Strip Mall Vacancy Rates Lowest Since 2003

The sector in a position of strength given household budget tightening.

Consumers’ preference for more convenient shopping options and those that can’t be easily replicated online is likely to rise, according to a new report from Marcus & Millichap.

Unanchored strip centers are delivering on that demand today – a trend that is likely to continue.

These shopping areas are “in a position of strength amid a period of household budget tightening,” according to the report. Part of the attraction is that they are typically located closer to consumers than larger centers and feature a diverse mix of tenants, said Marcus & Millichap.

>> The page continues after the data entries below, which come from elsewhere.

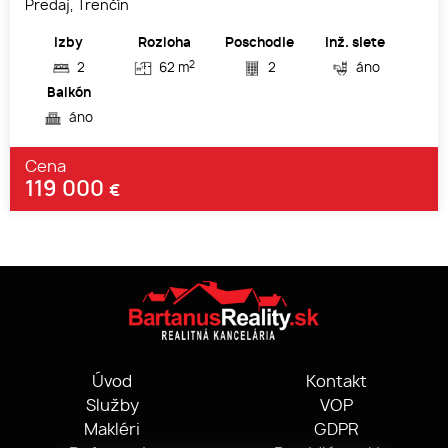
Predaj, Trenčín
Izby
Rozloha
Poschodie
Inž. siete
2
2
62 m
2
áno
Balkón
áno
Cena
119 000
€
Úvod
Kontakt
Služby
VOP
Makléri
GDPR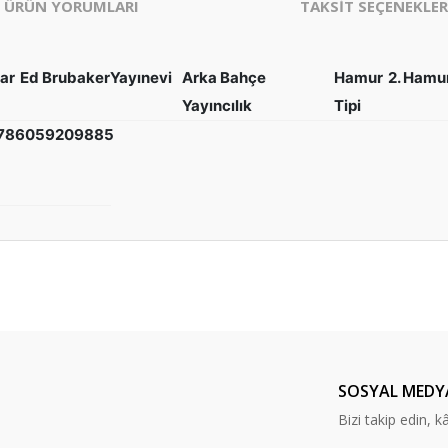
ÜRÜN YORUMLARI
TAKSİT SEÇENEKLER
ar
Ed Brubaker
Yayınevi
Arka Bahçe
Hamur
2. Hamu
Yayıncılık
Tipi
786059209885
er konularda yetersiz gördüğünüz noktaları öneri formunu kullanarak tarafım
Bu ürüne ilk yorumu siz yapın!
Yorum Yaz
SOSYAL MEDY
Bizi takip edin, kâr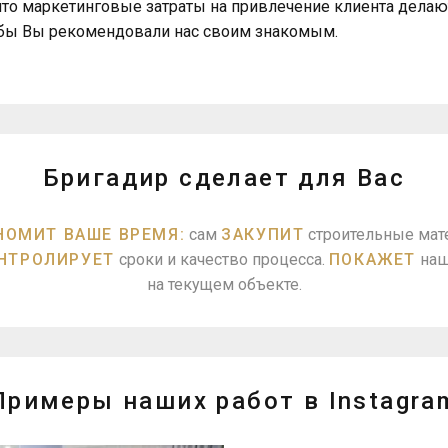
 что маркетинговые затраты на привлечение клиента дела
тобы Вы рекомендовали нас своим знакомым.
Бригадир сделает для Вас
НОМИТ ВАШЕ ВРЕМЯ:
сам
ЗАКУПИТ
строительные мат
НТРОЛИРУЕТ
сроки и качество процесса.
ПОКАЖЕТ
наш
на текущем объекте.
Примеры наших работ в Instagra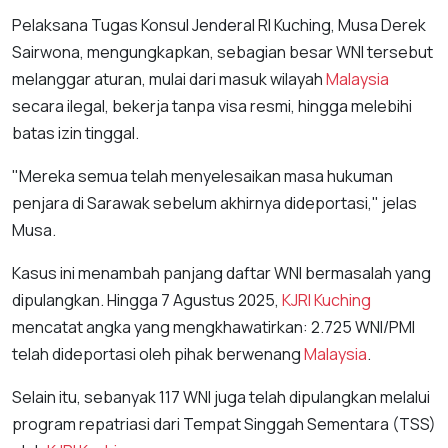
Pelaksana Tugas Konsul Jenderal RI Kuching, Musa Derek
Sairwona, mengungkapkan, sebagian besar WNI tersebut
melanggar aturan, mulai dari masuk wilayah
Malaysia
secara ilegal, bekerja tanpa visa resmi, hingga melebihi
batas izin tinggal.
"Mereka semua telah menyelesaikan masa hukuman
penjara di Sarawak sebelum akhirnya dideportasi," jelas
Musa.
Kasus ini menambah panjang daftar WNI bermasalah yang
dipulangkan. Hingga 7 Agustus 2025,
KJRI Kuching
mencatat angka yang mengkhawatirkan: 2.725 WNI/PMI
telah dideportasi oleh pihak berwenang
Malaysia
.
Selain itu, sebanyak 117 WNI juga telah dipulangkan melalui
program repatriasi dari Tempat Singgah Sementara (TSS)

The firm reported that during the past three years, demand in the subsector more than quadrupled new space delivery, compressing vacancy to 4.7 percent — the lowest recording since 2003.

An average of 10,000 new leases were executed annually for 1,000- to 5,000-square-foot spaces at strip centers during this same period.

Higher gas prices and ongoing hybrid work schedules are other reasons consumers will prefer unanchored strip centers.

Recent consumer spending trends that showed rising spending across the restaurants and bars, electronics and appliance, and apparel categories are another plus for the sector.

“Should this momentum continue, competition for strip center space should remain robust, with most retailers required to comb existing properties amid a pullback in development,” according to the report.

New delivery in this space hasn’t been lower since 2000, Marcus & Millichap reported.

As of March, the active national construction pipeline comprised less than 1 million square feet, with half of this space located in Texas and Florida.

Among the retailers leaving mall space in favor of unanchored strip malls are Bath & Body Works and Foot Locker.

Marcus & Millichap said the property type is also becoming more attractive to certain institutions, REITs, and investment funds with a handful having recently sold their larger shopping center holdings or recapitalized a sizable portfolio with plans to reinvest funds into collections of strip centers.

Imminent interest rate cuts are expected to lead regional/local banks to actively finance unanchored strip center acquisitions.

Marcus & Millichap sees lending rates from these sources likely to start at 6.5 percent, with leverage ranging from 50 percent to a maximum of 65 percent. It added that some investors might instead execute all cash transactions, potentially with proceeds from 1031 exchanges, the report said.